PA Rule - Accident Report
An accident report or a statement made at an accident scene to a police officer for the purpose of completing an accident report required under the Vehicle Code is privileged and may not be used as evidence at a civil or criminal trial.
PA Rule - Sexual Assault Counselor
Pennsylvania has adopted a statutory privilege.

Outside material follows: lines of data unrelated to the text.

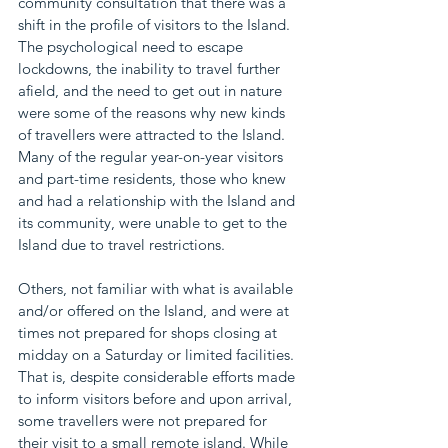
community consultation that there was a 
shift in the profile of visitors to the Island. 
The psychological need to escape 
lockdowns, the inability to travel further 
afield, and the need to get out in nature 
were some of the reasons why new kinds 
of travellers were attracted to the Island. 
Many of the regular year-on-year visitors 
and part-time residents, those who knew 
and had a relationship with the Island and 
its community, were unable to get to the 
Island due to travel restrictions. 
Others, not familiar with what is available 
and/or offered on the Island, and were at 
times not prepared for shops closing at 
midday on a Saturday or limited facilities. 
That is, despite considerable efforts made 
to inform visitors before and upon arrival, 
some travellers were not prepared for 
their visit to a small remote island. While 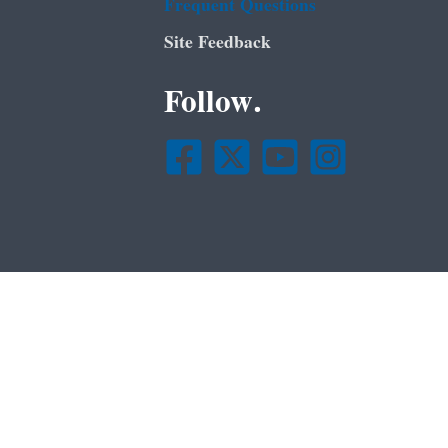
Frequent Questions
Site Feedback
Follow.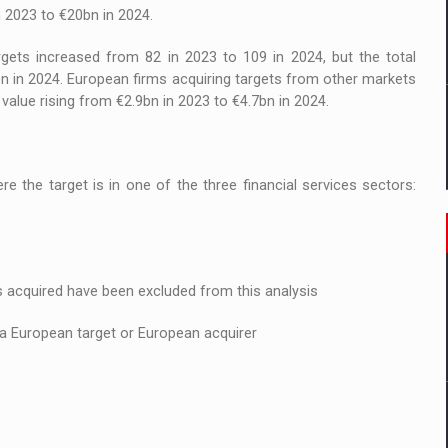
n 2023 to €20bn in 2024.
ets increased from 82 in 2023 to 109 in 2024, but the total
n in 2024. European firms acquiring targets from other markets
 value rising from €2.9bn in 2023 to €4.7bn in 2024.
 the target is in one of the three financial services sectors:
 acquired have been excluded from this analysis
 a European target or European acquirer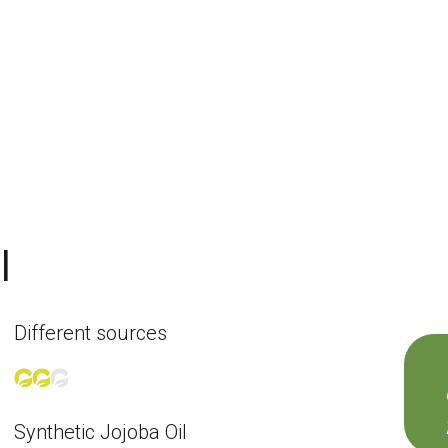
l
Different sources
Synthetic Jojoba Oil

A sexual assault counselor may not, without the victim's written consent, disclose the victim's confidential oral or written communications to the counselor, and may not consent to be examined about the incident in any proceeding.
The privilege is absolute and may only be overcome by a defendant if he can show that he is entitled to such evidence under the Due Process or Confrontation Clauses.
PA Rule - Accountant Disclosure
Pennsylvania law establishes that an accountant may not voluntarily disclose or be required to disclose confidential and privileged information acquired via professional services rendered unless:
1) the client grants permission; or
2) federal law applicable to a substantive issue overrides the privilege.